Rodzina - szczerze polecam!

Joanna Blumczyńska

 

Covid Covidem ,ale chyba każdy zauważył podczas lockdownu, jak ważne są więzi międzyludzkie.  Kiedy wszystkie zawodowe aktywności zatrzymują się choć na chwilę, świat nagle nabiera innych barw i wkrada się… tęsknota za drugim człowiekiem. Nikt nie jest samotną wyspą i czasem, by to odkryć trzeba po prostu… zamknąć się w domu.

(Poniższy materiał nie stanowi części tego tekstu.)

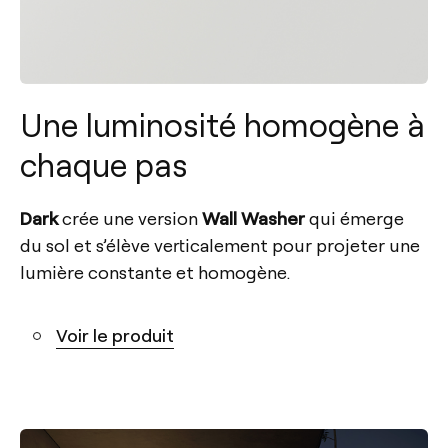
Une luminosité homogène à
chaque pas
Dark
crée une version
Wall Washer
qui émerge
du sol et s’élève verticalement pour projeter une
lumière constante et homogène.
Voir le produit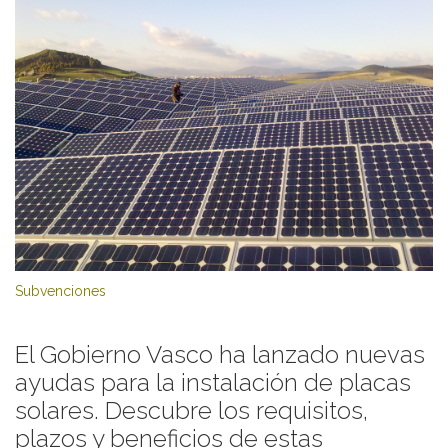
Subvenciones
El Gobierno Vasco ha lanzado nuevas
ayudas para la instalación de placas
solares. Descubre los requisitos,
plazos y beneficios de estas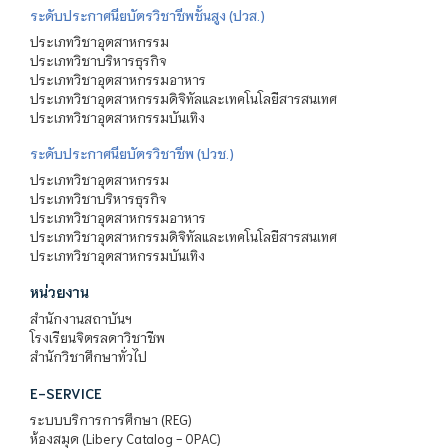
ระดับประกาศนียบัตรวิชาชีพชั้นสูง (ปวส.)
ประเภทวิชาอุตสาหกรรม
ประเภทวิชาบริหารธุรกิจ
ประเภทวิชาอุตสาหกรรมอาหาร
ประเภทวิชาอุตสาหกรรมดิจิทัลและเทคโนโลยีสารสนเทศ
ประเภทวิชาอุตสาหกรรมบันเทิง
ระดับประกาศนียบัตรวิชาชีพ (ปวช.)
ประเภทวิชาอุตสาหกรรม
ประเภทวิชาบริหารธุรกิจ
ประเภทวิชาอุตสาหกรรมอาหาร
ประเภทวิชาอุตสาหกรรมดิจิทัลและเทคโนโลยีสารสนเทศ
ประเภทวิชาอุตสาหกรรมบันเทิง
หน่วยงาน
สำนักงานสถาบันฯ
โรงเรียนจิตรลดาวิชาชีพ
สำนักวิชาศึกษาทั่วไป
E-SERVICE
ระบบบริการการศึกษา (REG)
ห้องสมุด (Libery Catalog - OPAC)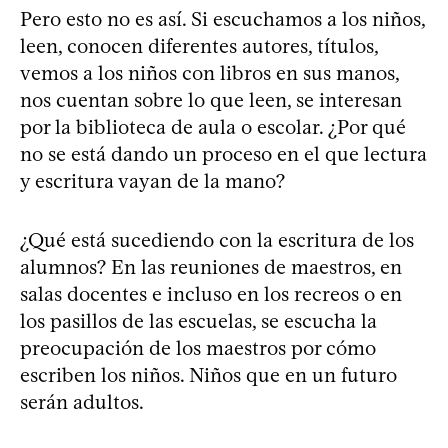
Pero esto no es así. Si escuchamos a los niños,
leen, conocen diferentes autores, títulos,
vemos a los niños con libros en sus manos,
nos cuentan sobre lo que leen, se interesan
por la biblioteca de aula o escolar. ¿Por qué
no se está dando un proceso en el que lectura
y escritura vayan de la mano?
¿Qué está sucediendo con la escritura de los
alumnos? En las reuniones de maestros, en
salas docentes e incluso en los recreos o en
los pasillos de las escuelas, se escucha la
preocupación de los maestros por cómo
escriben los niños. Niños que en un futuro
serán adultos.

Rodzina jest najbardziej podstawowym, naturalnym miejscem każdego człowieka. Czy jednak niektórym z nas ta „ zwyczajna zwyczajność” nie wydaje się  zbyt nudna? A może nieznana? Życie w rodzinie, zabieganie, zmęczenie ma jednak swoje uroki. Bo bardziej odczuwalne i głębiej przeżywane są kolejne chwile, te mniej spektakularne: codzienne dziękuję, proszę i przepraszam, wspólne posiłki, letnie wakacje, spacery i wycieczki, zapach wigilijnych potraw, pierwszy ząbek, ocena w szkole, matura, łzy pożegnania…

rodzina

Rodzina, by była trwała, wymaga jednak wysiłku. Konkretnej pracy, którą trzeba wykonać, czasem rezygnując ze swoich planów. Tych zawodowych również. Choć to jest często niezrozumiałe dla tych, którzy chcieliby narzucić jeden model: kobiety w pracy zawodowej i dzieci u opiekunek lub w żłobkach. Czy dziś naprawdę trzeba jednak pędzić? Pędzić, żeby..? Żeby zapomnieć? O czym? O tęsknocie za rodziną?  A może ten pędzący pozór życia, ukształtowany przez współczesną kulturę samotności, okrada dziś młodych ludzi z poczucia prawdziwie pełnego życia? Bo kiedy człowiek osiąga najbardziej swą pełnię? Czy nie wówczas właśnie, kiedy po pewnym etapie życia ukierunkowanego na własne potrzeby, w końcu dostrzega pragnienia innych i bezinteresownie zaczyna „służyć”? Prawdziwa miłość jest bezinteresowna. Odkrycie tej perspektywy może zaskoczyć wielu. Także tych, którzy żyją w rodzinach.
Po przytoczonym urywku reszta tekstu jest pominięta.